Overall it's a friendly, family, neighbourhood atmosphere. One patron, who flicked through the newspaper as he ate, spoke in fluent Italian and attacked his food with gusto, comes here every Tuesday "for my best meal of the week". Another group had come from different far-flung suburbs and chose O'Sarracino as their city meeting spot.
It's all very relaxed and mildly excitable. Our waiter, who spoke with a charming Italian accent, was middle aged, if not a pensioner, as waiters tend to be in Italy. He suggested we start with the restaurant's antipasto. So we did. It rolled out of the kitchen on large white platters sporting delicious deep-fried dumplings we had to cut in pieces for fear of spoiling our appetites, delectable seafood (including tiny tender octopi marinated in olive oil) marinated peppers, balls of fresh mozzarella, fresh, seasonal, tender zucchini, fragrant fried basil and much more besides. A steal at $14 a head.
Next was the high point of my meal: O'Sarracino's handmade pasta. Of the two, the ravioli stuffed with duck and drizzled with a white truffle sauce laced with prawns was my favourite, though the ravioli di mare with prawns, snapper and lime served with a cherry tomato sauce was almost as good. And it's worth knowing that, being a proper restaurant rather than a trattoria, the pasta dishes are small. We were served around six pieces of large, well-stuffed ravioli, which gave us about two pieces each.
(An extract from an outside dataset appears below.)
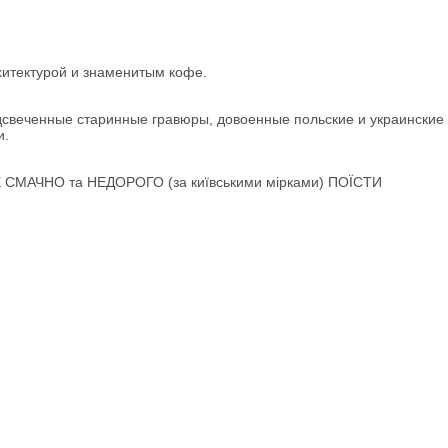
хитектурой и знаменитым кофе.
одсвеченные старинные гравюры, довоенные польские и украинские 
и.
ДУЖЕ СМАЧНО та НЕДОРОГО (за київськими мірками) ПОЇСТИ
My main course was a little disappointing after all that - probably because I chose meat rather than the seafood, for which Neopolitan cuisine in general, and this restaurant in particular, are famous. Certainly, the dishes based on clams, prawns and fish were excellent. Benedict's zuppa di flavia, the fish soup that is O'Sarracino's signature dish, was beautiful. Tomato-based and rich, it tasted of sweet seafood on a spoon. Celia's zuppa fagioli with clams and cannellini bean base was also delectable.
Meanwhile, Brian's brasato, which translates into beef braised for four hours, was pretty good and mostly tender, but my scallopina porcini was unremarkable and only just tender enough.
Which brings us to the bellissimo finale, the dolci della casa, which was of course a brilliant tiramisu.
Overall it was a great night, full of Italian personality, fascinating old family photos, fabulous Neapolitan cooking that whipped Auckland's wonderful fresh seafood into the brilliant category and an atmosphere that took us straight back to one of the better restaurants we found all those years ago when we were in Italy.
Our meal: $389 for five antipasto and main courses, two pasta dishes, three desserts and three glasses of wine.
Wine list: A good mix of local and Italian wines, though relatively expensive at $13.50 and $14 a glass.
Verdict: The most authentic relatively upmarket Italian restaurant we've found in Auckland. O'Sarracino offers a delicious mixture of traditional and modern Neopolitan Italian cuisine that at times was quite breathtaking.